While watching the British Grand Prix, I was astounded as to how brown the grass around the Silverstone track was.
I realised if this is what the well-manicured lawns around the track look like, then the English arable fields must be taking serious strain.
This got me thinking about my past season. In South Africa we are no stranger to drought and heat.
We had a very dry spring, which resulted in all our crops being planted late.
Surviving a drought
Then we had our midsummer drought right at the critical flowering period. Despite this far from perfect season I harvested my best maize crop, ever.
So how is this possible? Well I believe this good crop is because of better organic carbon levels in my soils thanks to many years of no-till and cover crops.

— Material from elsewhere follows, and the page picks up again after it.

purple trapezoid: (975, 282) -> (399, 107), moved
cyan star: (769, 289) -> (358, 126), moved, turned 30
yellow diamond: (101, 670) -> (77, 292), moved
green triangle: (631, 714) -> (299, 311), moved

Soil surface residue in a no-till/cover-crop system improves rain infiltration, and helps to mitigate evaporation. Organic matter in the soil acts as a sponge, buffering large rainfall events releasing it to the plants as required.

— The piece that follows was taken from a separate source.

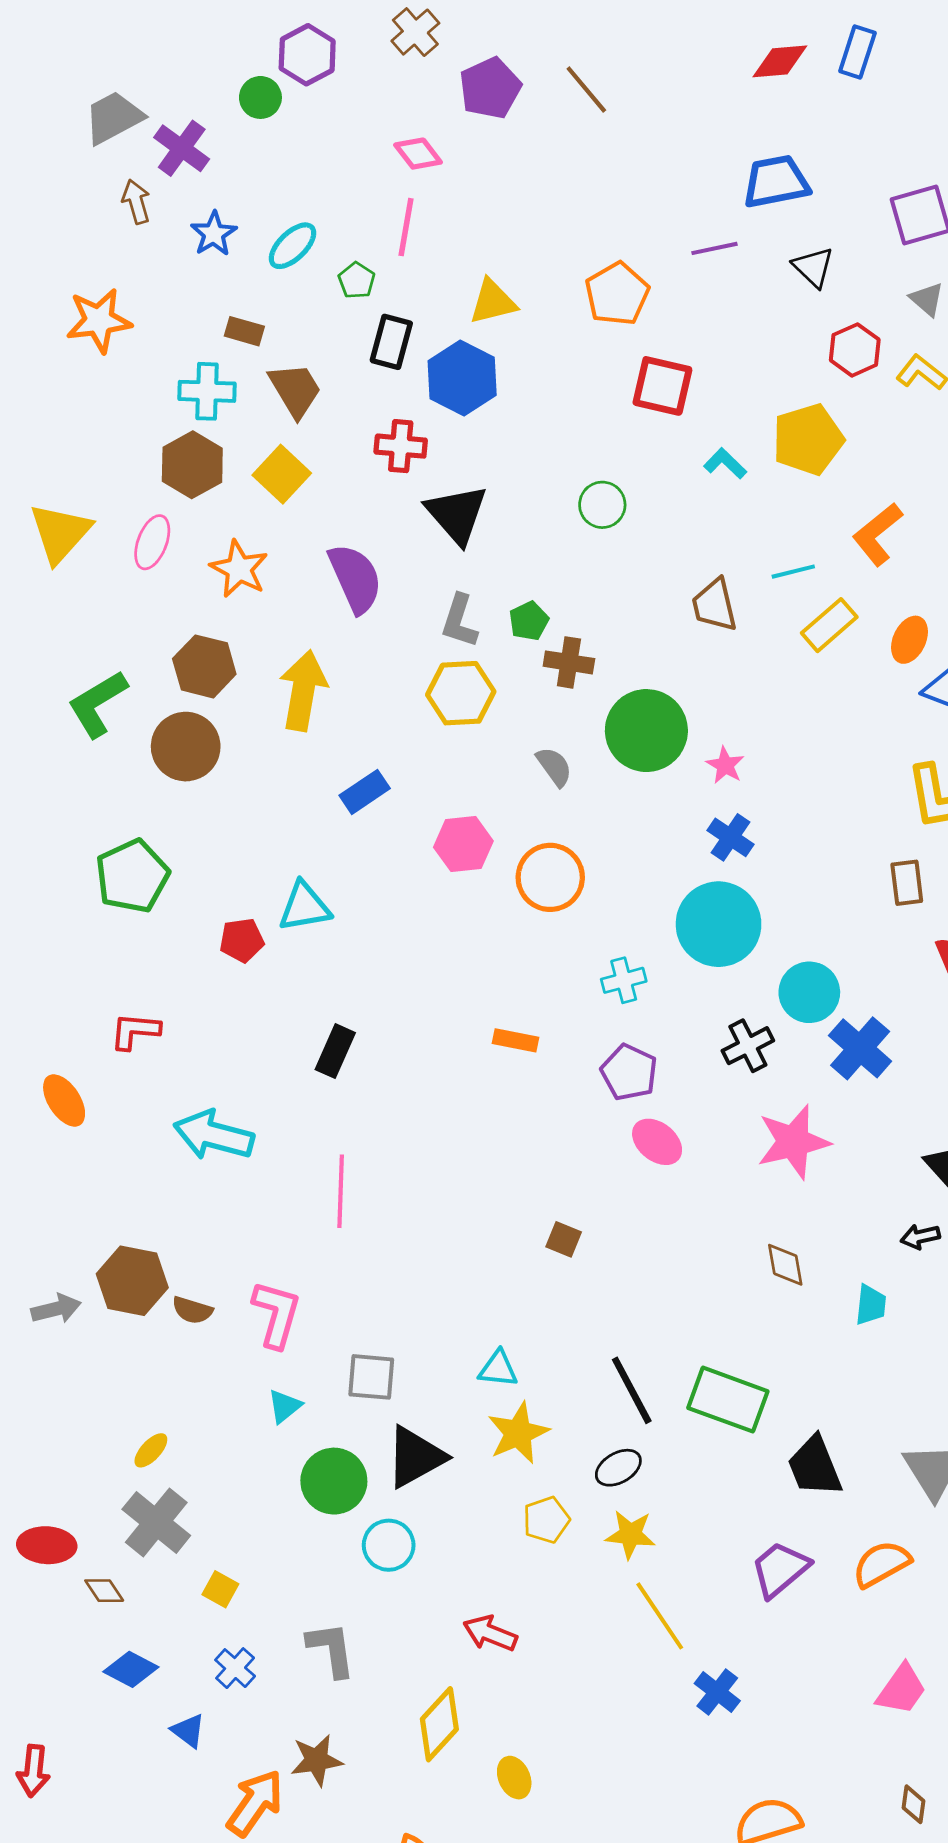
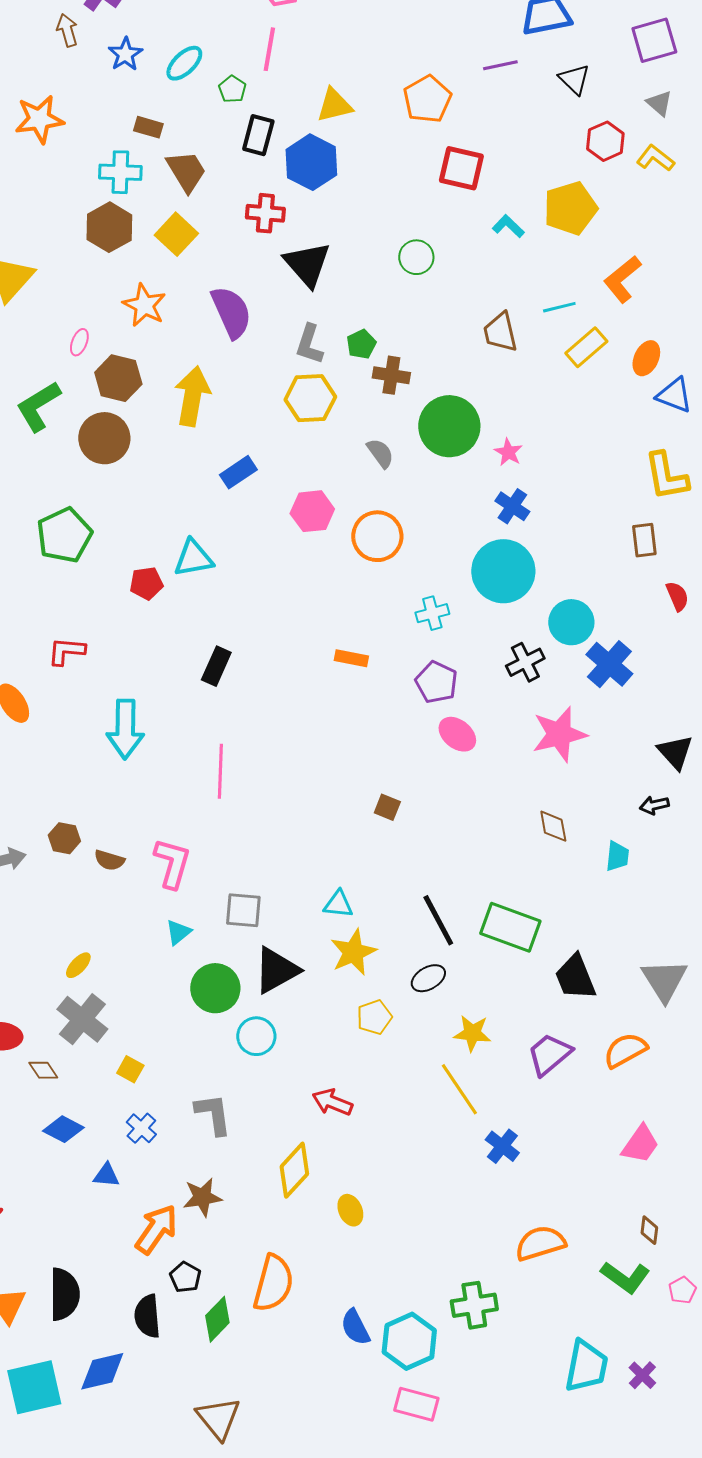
pink ellipse: (152, 542) -> (79, 342), moved, size x0.7
cyan arrow: (214, 1135) -> (125, 729), turned -104
brown hexagon: (132, 1281) -> (64, 838), size x0.6
yellow star: (630, 1534) -> (472, 1033), moved
blue triangle: (188, 1731) -> (106, 1175), turned -32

In our 2015-16 season, South Africa experienced the worst drought in recorded history. It was thanks to no-till and soil organic matter I still harvested a reasonable crop.
Most of our crop inputs can be bought, such as seed, fertiliser, chemicals and machinery.
Management and organic carbon don’t come in a bag and they are arguably the most important.
In my opinion, the only way to significantly improve ones organic matter is to grow it in situ, and that’s where management comes in.
The Formula One cars of today didn’t reach their level of performance in one season. It has taken decades of incremental improvements to get them where they are today.
The same is true for crop farming; soil improvement is a long-term project.